Given $F$ a field of characteristic different from $p$,
$ f(x)=x^p - a \in F[x]$ and $g(x)=x^p - 1 \in F[x]$. $E$ is the splitting field of $g$. If want to show that if $f$ f splits in $E$, then $f(x)$ also has a root in $F$.
If r in E is a root of f, then the set of r times all roots of unity are the p distinct roots of a.
However I don't know how to prove that if $E$ has a root (and therefore p distinct roots) of f, then there is also a root in F.
Here is a stand-alone proof:
Assume $f$ has no root in $F$. Let $b = \sqrt[p]{a} \in E$ be a root of $f$ (which exists by assumption).
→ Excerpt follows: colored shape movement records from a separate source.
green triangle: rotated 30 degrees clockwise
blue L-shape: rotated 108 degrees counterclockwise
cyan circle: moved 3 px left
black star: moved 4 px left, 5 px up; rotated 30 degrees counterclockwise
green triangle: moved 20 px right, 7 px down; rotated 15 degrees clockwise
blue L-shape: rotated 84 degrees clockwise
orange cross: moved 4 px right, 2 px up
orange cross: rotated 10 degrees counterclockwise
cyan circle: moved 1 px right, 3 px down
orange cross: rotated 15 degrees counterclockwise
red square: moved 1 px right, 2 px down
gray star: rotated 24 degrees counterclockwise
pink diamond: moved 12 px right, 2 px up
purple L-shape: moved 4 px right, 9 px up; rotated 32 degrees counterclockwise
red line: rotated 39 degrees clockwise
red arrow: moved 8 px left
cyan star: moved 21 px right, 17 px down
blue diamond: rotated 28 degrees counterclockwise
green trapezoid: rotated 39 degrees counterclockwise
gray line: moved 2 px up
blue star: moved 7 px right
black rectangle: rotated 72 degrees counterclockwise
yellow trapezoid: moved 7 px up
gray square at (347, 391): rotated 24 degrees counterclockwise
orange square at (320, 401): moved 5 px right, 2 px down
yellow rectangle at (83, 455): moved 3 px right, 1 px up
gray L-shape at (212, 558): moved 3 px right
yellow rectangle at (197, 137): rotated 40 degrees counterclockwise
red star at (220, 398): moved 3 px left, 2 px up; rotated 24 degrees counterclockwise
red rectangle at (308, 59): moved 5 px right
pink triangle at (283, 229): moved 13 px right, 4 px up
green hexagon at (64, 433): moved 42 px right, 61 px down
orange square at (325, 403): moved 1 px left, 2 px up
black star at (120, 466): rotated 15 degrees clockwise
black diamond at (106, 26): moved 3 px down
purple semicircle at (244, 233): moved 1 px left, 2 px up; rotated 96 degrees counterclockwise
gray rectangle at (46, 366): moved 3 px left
$E/F$ is an abelian extension, hence all intermediate fields are again Galois extensions, in particular $F(b)/F$ is. We deduce that $F(b)$ contains some other root of $f$, because it is a normal extension. Any other root has the form $b\zeta$, where $\zeta$ is a $p$-th root of unity (and thus automatically primitive). We obtain $\zeta \in F(b)$, i.e. $E \subset F(b)$ and thus equality. In particular the minimal polynomial of $b$ over $F$ (which is some irreducible factor of $f$) has degree $[E:F]$.
We can do the same with every root of $f$, hence all irreducible factors of $f$ over $F$ have the same degree, namely $[E:F]$. Since those degrees add up to $p$ and $p$ is prime, we deduce that there is only one irreducible factor, i.e. $f$ is irreducible over $F$. This shows $p-1 \geq [E:F] = [F(b):F] = p$, clearly a contradiction.